The cost of July futures for Brent crude on the London ICE Futures exchange to 18:15 MSK was $34,55 per barrel, or $1,51 (4.19 percent) is below the price of closing of previous session. For the week Brent can add more than 5%, according to MarketWatch.
Futures for WTI crude oil for July in electronic trading on the new York Mercantile exchange (NYMEX) by this time, fell $1,19 (3,51%) to $of 32.73 per barrel. On Thursday, the contract rose for the sixth trading session in a row, which became the most sustained growth since February 2019, according to data from Dow Jones Market Data.
“Although the support of the oil can have a weakening of quarantine measures, the upward trend is limited by concerns of slowing global economic growth and global tensions,” – said FXTM analyst Lukman Otunga, quoted by MarketWatch.
Premier of China Li Keqiang said on the opening Friday of the annual session of vsekitajsky meeting of national representatives (vsnp) that the country for the first time since 1994, has decided not to set a target of annual GDP growth.

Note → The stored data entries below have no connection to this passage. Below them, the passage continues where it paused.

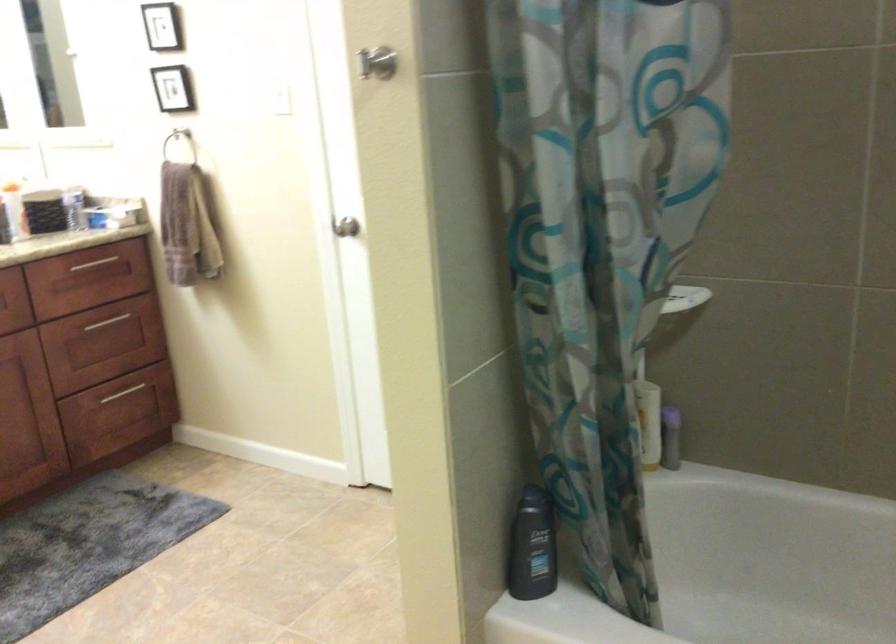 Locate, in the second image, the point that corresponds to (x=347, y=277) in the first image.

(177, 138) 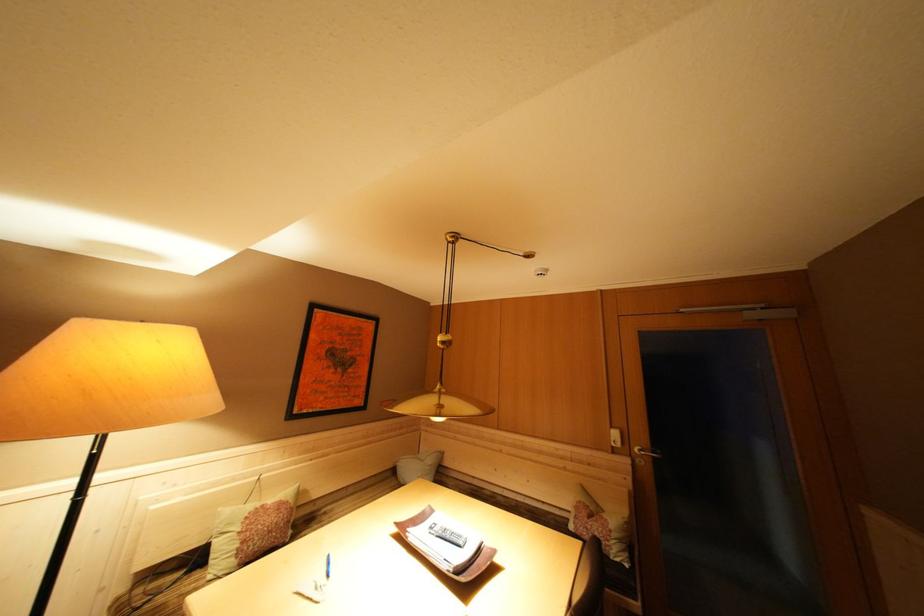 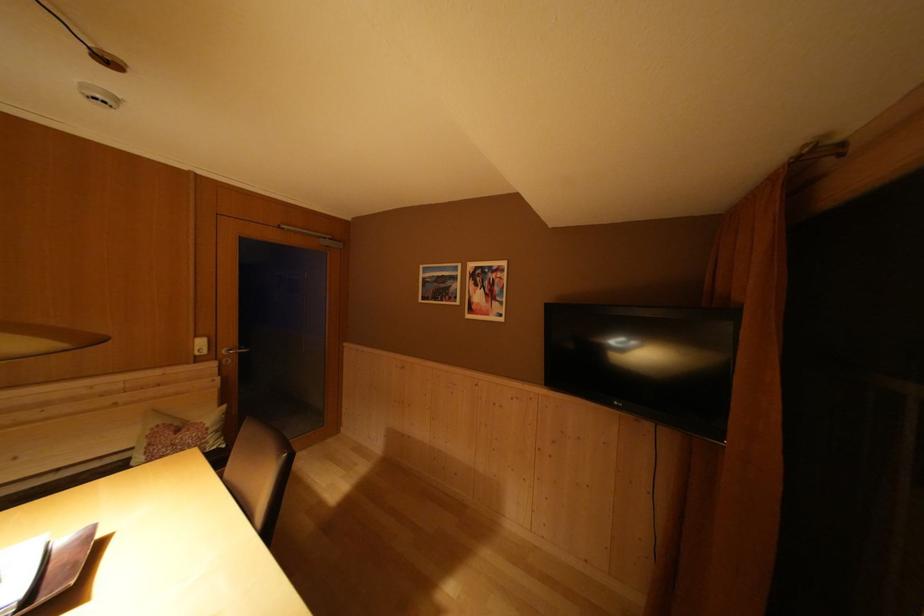 Question: The camera is either moving clockwise (left) or counter-clockwise (right) around the object. The first image is from the beginning of the video and the second image is from the end. Is the camera moving left or right when shooting the video?

Choices:
 (A) Left
 (B) Right

Answer: (A) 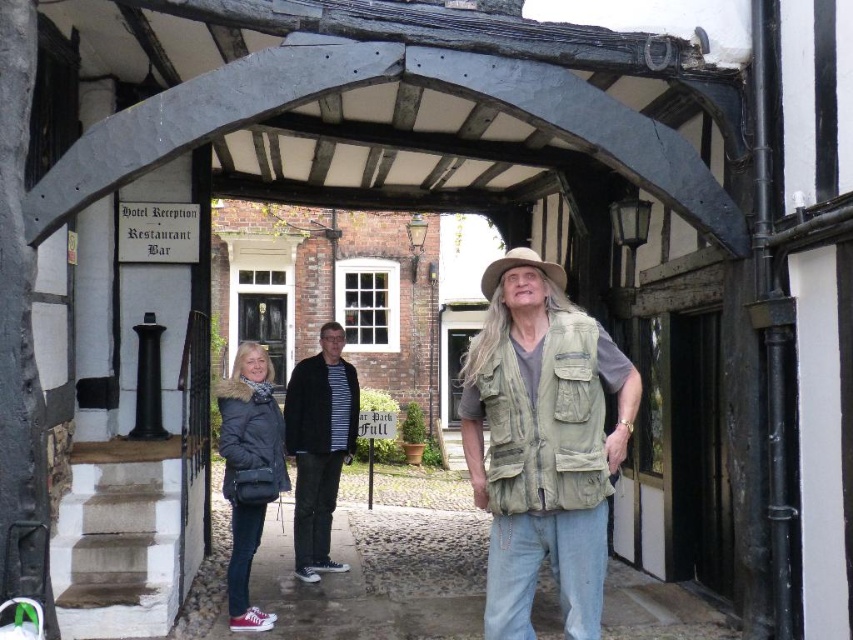 Question: Which of the following is the closest to the observer?

Choices:
 (A) (318, 385)
 (B) (242, 380)
 (C) (500, 259)

Answer: (C)

Question: Does khaki fabric vest at center have a larger size compared to striped cotton shirt at center?

Choices:
 (A) no
 (B) yes

Answer: (A)

Question: Does matte black jacket at lower left have a smaller size compared to beige fabric cowboy hat at center?

Choices:
 (A) no
 (B) yes

Answer: (B)

Question: Which object appears closest to the camera in this image?

Choices:
 (A) khaki fabric vest at center
 (B) matte black jacket at lower left
 (C) beige fabric cowboy hat at center

Answer: (A)

Question: In this image, where is striped cotton shirt at center located relative to matte black jacket at lower left?

Choices:
 (A) above
 (B) below

Answer: (A)

Question: Which point is farther from the camera taking this photo?

Choices:
 (A) (288, 417)
 (B) (537, 260)

Answer: (A) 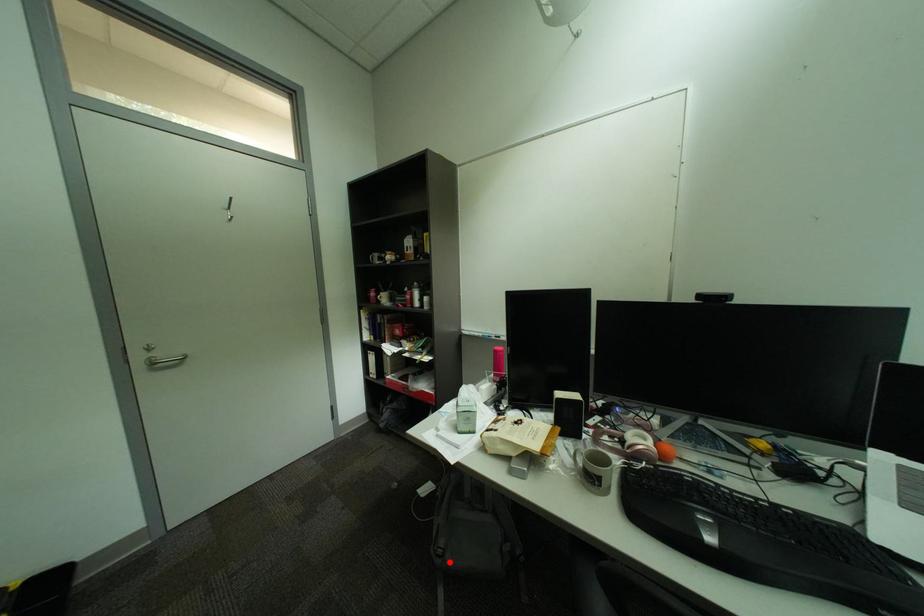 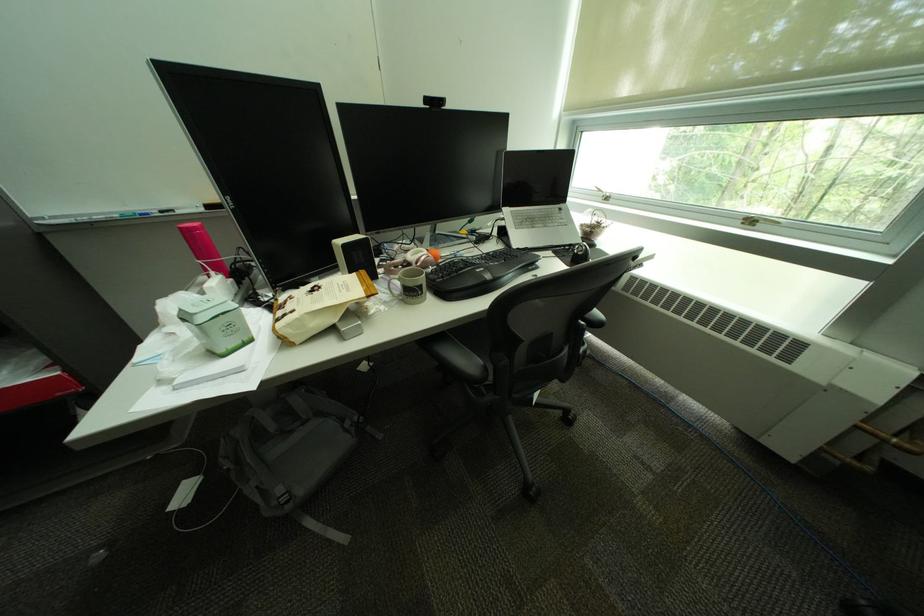 The point at the highlighted location is marked in the first image. Where is the corresponding point in the second image?

(299, 508) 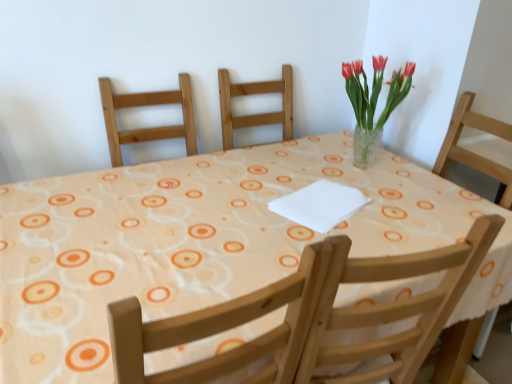 Question: From a real-world perspective, is clear glass vase at upper right physically located above or below wooden chair at upper center?

Choices:
 (A) below
 (B) above

Answer: (B)

Question: Considering their positions, is clear glass vase at upper right located in front of or behind wooden chair at upper center?

Choices:
 (A) front
 (B) behind

Answer: (B)

Question: Considering the real-world distances, which object is closest to the wooden chair at upper center?

Choices:
 (A) white fabric at center
 (B) clear glass vase at upper right

Answer: (A)

Question: Which is farther from the wooden chair at upper center?

Choices:
 (A) clear glass vase at upper right
 (B) white fabric at center

Answer: (A) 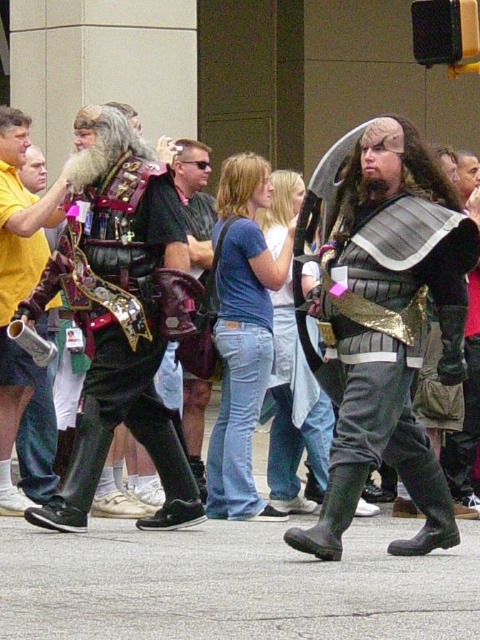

China’s decision is due to the fact that “the country is faced with factors which are difficult to predict”, including in the aftermath of the coronavirus, as well as uncertainty in trade. This decision is a negative factor for the world, given that China has long been the main engine of global growth, experts say.
Meanwhile, American senators have prepared a bill providing for sanctions against Chinese officials and organizations that monitor compliance with laws on national security in Hong Kong, and introducing penalties for banks that conduct business with these organizations.
A new national security bill to Hong Kong, which was included in the agenda of the NPC session, provides for a ban on separatist activities and terrorism and external interference.
In addition, the mood of traders is affected by the uncertainty over lifting of quarantine measures in the world against the background of misgiving to second wave of coronavirus, says S&P Global Platts.
“Oil prices will continue sensitive to any signs that the weakening of quarantine measures may lead to the second wave COVID-19 and thus exert a prolonged impact on demand,” the analyst notes AxiCorp Stephen Innes.
Meanwhile, the production of oil with condensate in Russia continued to decline in may, according to statistics seen by “Interfax”. Average daily production in that month was almost 17% lower than the same level of April and totaled 1284,1 thousand tons of oil and condensate. Overall, on 21 may, the production level was the lowest since the beginning of may – 1275,9 thousand tons.